Québec ne sait toujours rien des quantités phénoménales d’antibiotiques prescrits aux animaux destinés à l’alimentation, même s’il y a des risques pour la santé humaine.

Le gouvernement devait pourtant se donner un plan d’action et des cibles de réduction il y a 10 ans, mais rien n’a été fait depuis, selon les constats du commissaire au développement durable, Paul Lanoie, qui est très sévère à l’égard du ministère de l’Agriculture, des Pêcheries et de l’Alimentation (MAPAQ). 

Dans un rapport déposé mercredi, il rappelle qu’une partie de la résistance aux antibiotiques chez les animaux peut être transmise aux humains — ce qui sera un des grands problèmes de santé publique au cours des années à venir, conclut l’Organisation mondiale de la santé (OMS).

Les «usages inappropriés» d’antibiotiques favorisent l’émergence de bactéries résistantes que les médicaments ne peuvent plus combattre, résume M. Lanoie. Or de nombreux antibiotiques employés chez les animaux destinés à l’alimentation sont identiques ou étroitement apparentés à ceux utilisés chez les humains, poursuit-il.

«L’usage d’antibiotiques en production animale contribue à l’augmentation de la résistance des bactéries en raison, notamment, des quantités considérables d’antibiotiques qui sont utilisées dans ce secteur», écrit le commissaire dans son rapport.

Grave menace

La résistance aux bactéries antibiotiques constitue «une des graves menaces pour la santé publique», relève l’OMS, cité dans le document. D’ici 2050, «il pourrait y avoir plus de décès attribuables à des infections devenues incurables que de décès liés aux cancers».

Québec est un des grands producteurs d’animaux destinés à l’alimentation. Il se classait au deuxième rang parmi les provinces canadiennes pour sa consommation d’antibiotiques en production animale. Plus de 27 pour cent (239 tonnes) des 868 tonnes d’antibiotiques distribués au pays l’ont été au Québec.

Le MAPAQ a recours à des données fédérales, «mais n’a toutefois pas de portrait complet et précis de l’utilisation de ces médicaments au Québec», a déploré le commissaire.

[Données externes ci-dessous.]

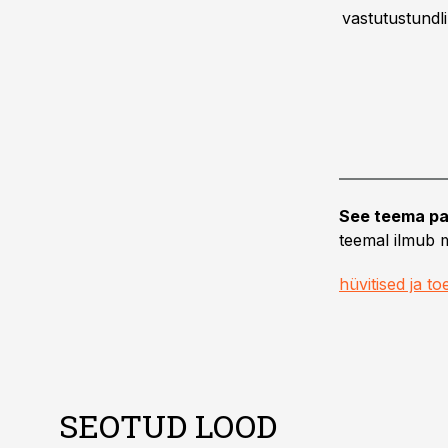
vastutustundli
See teema pa
teemal ilmub m
hüvitised ja t
SEOTUD LOOD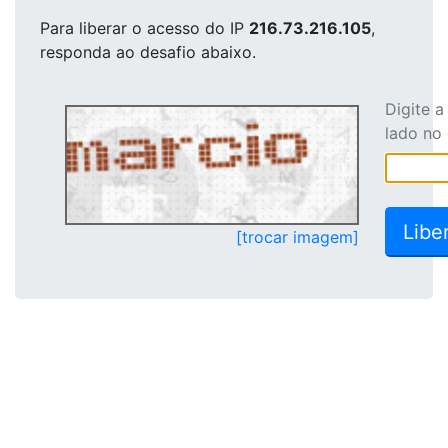
Para liberar o acesso
do IP
216.73.216.105
,
responda ao desafio abaixo.
Digite 
lado no
[trocar imagem]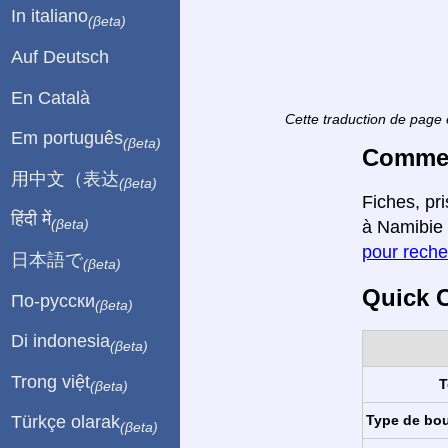
In italiano
(βeta)
Auf Deutsch
En Català
Cette traduction de page 
Em português
(βeta)
Comment
用中文（表达
(βeta)
Fiches, pr
हिंदी में
(βeta)
à Namibie 
pour reche
日本語で
(βeta)
Quick C
По-русски
(βeta)
Di indonesia
(βeta)
Trong việt
T
(βeta)
Type de bo
Türkçe olarak
(βeta)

«Il n’a pas d’informations suffisantes pour bien gérer cette problématique-là», a-t-il commenté en conférence de presse mercredi matin au parlement.

Le ministère devait déposer un plan d’action il y a 10 ans et ne l’a toujours pas fait. Il tarde à proposer des règlements pour prohiber ou restreindre les usages des antibiotiques qui sont reconnus comme non appropriés.

Tests non réalisés

En outre, le MAPAQ ne réalise pas tous les tests prévus dans ses programmes d’inspection des limites maximales de résidus d’antibiotiques chez les animaux abattus destinés à l’alimentation.

En 2017-2018, près du tiers des tests n’ont pas été réalisés pour les viandes rouges, tandis que les deux tiers des tests n’ont pas été réalisés pour ce qui est des viandes blanches. Déjà, le rapport précise que le nombre de tests réalisés par rapport au nombre de bêtes abattues est inférieur à 1 pour cent.

Grille de vérification

Par ailleurs, le ministère a conçu une grille de vérification relative à la gestion des médicaments dans le domaine laitier, mais qui peut être utilisée dans d’autres secteurs. Toutefois, la grille a été «peu employée de 2014 à 2018», constate le commissaire.

Dans le secteur avicole, sur 145 inspections, la gestion des antibiotiques n’a jamais fait l’objet d’une vérification. Dans le domaine porcin, c’est également zéro sur 32; dans le secteur bovin, il y a eu vérification dans 13 pour cent des 2932 inspections; et enfin, dans le secteur laitier, c’est beaucoup mieux: les deux tiers des 13 554 inspections ont donné lieu à des vérifIcations.

Enfin, le MAPAQ a réagi aux constats du rapport. Il souligne que «l’antibiorésistance est une responsabilité partagée», notamment entre le gouvernement, les industries et les citoyens.

Cependant, il reconnaît «l’importance d’envoyer un signal clair à ses partenaires». Il n’évoque pas la venue d’un plan d’action, mais «l’implantation progressive d’un système de monitorage de l’utilisation des antibiotiques».